EXERCISE DETAILS =>
Search the records for lines that contain the word "محیط". Copy them all.

[Transcribed page contents]
-=-=-

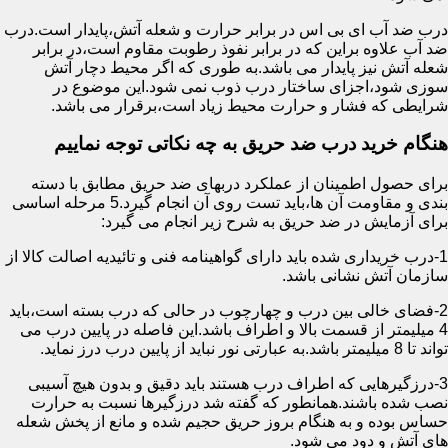
درب ضد آب ای بی اس در برابر حرارت و شعله آتش،پایدار است.درب
ضد آب علاوه براین که در برابر نفوذ رطوبت مقاوم است،در برابر
شعله آتش نیز پایدار می باشد.به طوری که اگر محیط دچار آتش
سوزی شود،اجزای ساختار درب ذوب نمی شود.این موضوع در
شرایطی که فشار و حرارت محیط زیاد است،برقرار می باشد.
هنگام خرید درب ضد حریق به چه نکاتی توجه نماییم
برای حصول اطمینان از عملکرد دربهای ضد حریق مطابق با دسته
بندی و مقاومت آن ها،باید تست روی آن انجام گیرد.5 مرحله اساسی
برای آزمایش در ضد حریق به شرح زیر انجام می گیرد:
1-درب خریداری شده باید دارای گواهینامه فنی و تائیدیه اصالت کالا از
سازمان آتش نشانی باشد.
2-فضای خالی بین درب و چهارچوب در حالی که درب بسته است،باید
4 میلیمتر از قسمت بالا و اطراف باشد.این فاصله در پایین درب می
تواند تا 8 میلیمتر باشد.به عبارتی نور نباید از پایین درب درز نماید.
3-درزگیرهایی که اطراف درب هستند باید دقیق و بدون هیچ آسیبی
نصب شده باشند.همانطور که گفته شد درزگیرها نسبت به حرارت
حساس بوده و به هنگام بروز حریق حجیم شده و مانع از پخش شعله
های آتش و دود می شود.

-=-=-

EXERCISE SOLUTION =>
شعله آتش نیز پایدار می باشد.به طوری که اگر محیط دچار آتش
شرایطی که فشار و حرارت محیط زیاد است،برقرار می باشد.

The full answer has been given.